Worldwide, strokes are one of the most common causes of permanent disability. Since there can be many reasons for a stroke, the question for doctors after a stroke is how to effectively prevent another one from happening. One possible cause of strokes is atrial fibrillation. This is the most common heart rhythm disorder in old age. Unfortunately, atrial fibrillation is not easy to detect because it often occurs without specific symptoms and the episodes can be of short duration. It therefore often remains undetected and cannot be treated properly.

 

graph Atrial fibrillation as a cause of stroke

Explanation of the graph:

Today, out of every 100 stroke patients, 20 are diagnosed with atrial fibrillation. Studies have shown that in addition to these 20 patients, another 12 patients have "hidden" atrial fibrillation, which escapes routine ECG examinations but could be detected by prolonged and intensified ECG examinations. This is particularly important because the diagnosis of atrial fibrillation leads to the initiation of "blood thinning"-treatment (=oral anticoagulation), which can significantly reduce the risk of a recurrent stroke.

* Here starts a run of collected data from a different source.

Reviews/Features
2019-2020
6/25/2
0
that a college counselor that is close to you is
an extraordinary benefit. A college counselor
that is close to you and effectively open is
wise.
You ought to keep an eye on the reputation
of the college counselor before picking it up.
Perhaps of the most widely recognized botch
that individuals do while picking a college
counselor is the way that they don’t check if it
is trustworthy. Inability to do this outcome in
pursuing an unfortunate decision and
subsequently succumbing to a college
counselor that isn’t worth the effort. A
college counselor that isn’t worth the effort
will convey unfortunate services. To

Out of 100 stroke patients, 18 will have a new stroke in the following five years, two of which are patients with known and treated atrial fibrillation, and six of the 18 patients have undetected and thus untreated atrial fibrillation. If we assume that we find and treat more previously undetected atrial fibrillation through improved and longer ECG examinations, the number of new strokes would drop to 14 out of 100 patients within five years.

 

Several large preceding studies have shown that atrial fibrillation can be detected more frequently and earlier through longer and more intensive heart rhythm examinations. If atrial fibrillation is diagnosed, this usually leads to a change in medication to "blood thinning" with so-called anticoagulants. This is a particularly effective therapy that can significantly reduce the risk of a new stroke for certain patients.  It is still unclear whether "blood thinning" after such an intensive search for atrial fibrillation can actually reduce the number of new strokes.

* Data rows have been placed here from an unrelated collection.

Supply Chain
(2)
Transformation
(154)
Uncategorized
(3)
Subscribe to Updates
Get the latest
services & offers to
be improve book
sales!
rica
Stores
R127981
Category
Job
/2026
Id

The research group led by Prof. Rolf Wachter (Cardiology, University Hospital of Leipzig) and Prof. Klaus Gröschel (Neurology, University Hospital of Mainz) has set out to answer this important question with the clinical trial Find-AF 2. The study is funded by the German Research Foundation (DFG). If it turns out that the intensive search for atrial fibrillation and the subsequent "blood thinning"-treatment can indeed reduce the incidence of recurrent strokes and embolisms, thousands of strokes could be prevented in Germany every year in the future.